::: PROVIDED ENTRIES :::
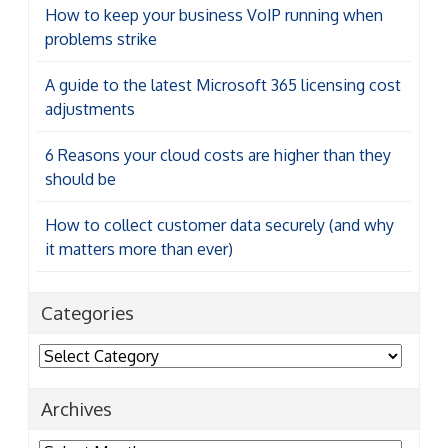
How to keep your business VoIP running when
problems strike
A guide to the latest Microsoft 365 licensing cost
adjustments
6 Reasons your cloud costs are higher than they
should be
How to collect customer data securely (and why
it matters more than ever)
Categories
Categories
Archives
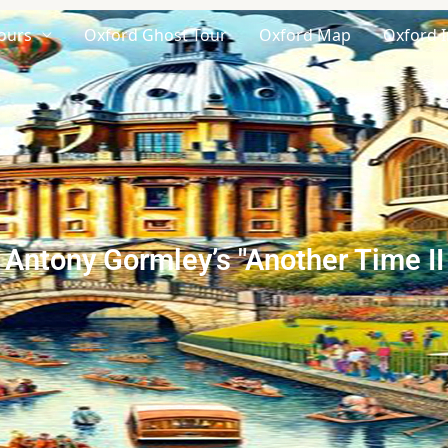
ours
Oxford Ghost Tour
Oxford Map
Oxford I
Antony Gormley’s "Another Time II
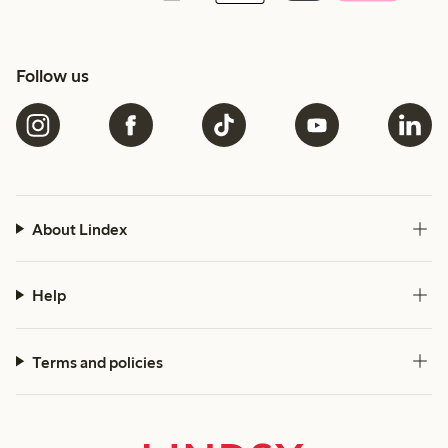
Follow us
About Lindex
Help
Terms and policies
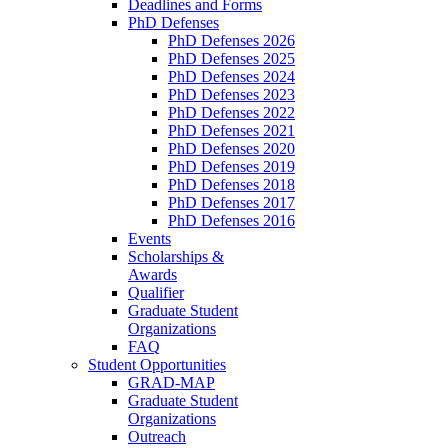
Deadlines and Forms
PhD Defenses
PhD Defenses 2026
PhD Defenses 2025
PhD Defenses 2024
PhD Defenses 2023
PhD Defenses 2022
PhD Defenses 2021
PhD Defenses 2020
PhD Defenses 2019
PhD Defenses 2018
PhD Defenses 2017
PhD Defenses 2016
Events
Scholarships &
Awards
Qualifier
Graduate Student
Organizations
FAQ
Student Opportunities
GRAD-MAP
Graduate Student
Organizations
Outreach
:::
Should a picture appear among the entries above, omit it and repeat everything else exactly.

§ **ANSWER TO THE EXERCISE**:
How to keep your business VoIP running when
problems strike
A guide to the latest Microsoft 365 licensing cost
adjustments
6 Reasons your cloud costs are higher than they
should be
How to collect customer data securely (and why
it matters more than ever)
Categories
Categories
Archives
ours
Oxford Ghost Tour
Oxford Map
Oxford I
Antony Gormley’s "Another Time II
Follow us
About Lindex
Help
Terms and policies
Deadlines and Forms
PhD Defenses
PhD Defenses 2026
PhD Defenses 2025
PhD Defenses 2024
PhD Defenses 2023
PhD Defenses 2022
PhD Defenses 2021
PhD Defenses 2020
PhD Defenses 2019
PhD Defenses 2018
PhD Defenses 2017
PhD Defenses 2016
Events
Scholarships &
Awards
Qualifier
Graduate Student
Organizations
FAQ
Student Opportunities
GRAD-MAP
Graduate Student
Organizations
Outreach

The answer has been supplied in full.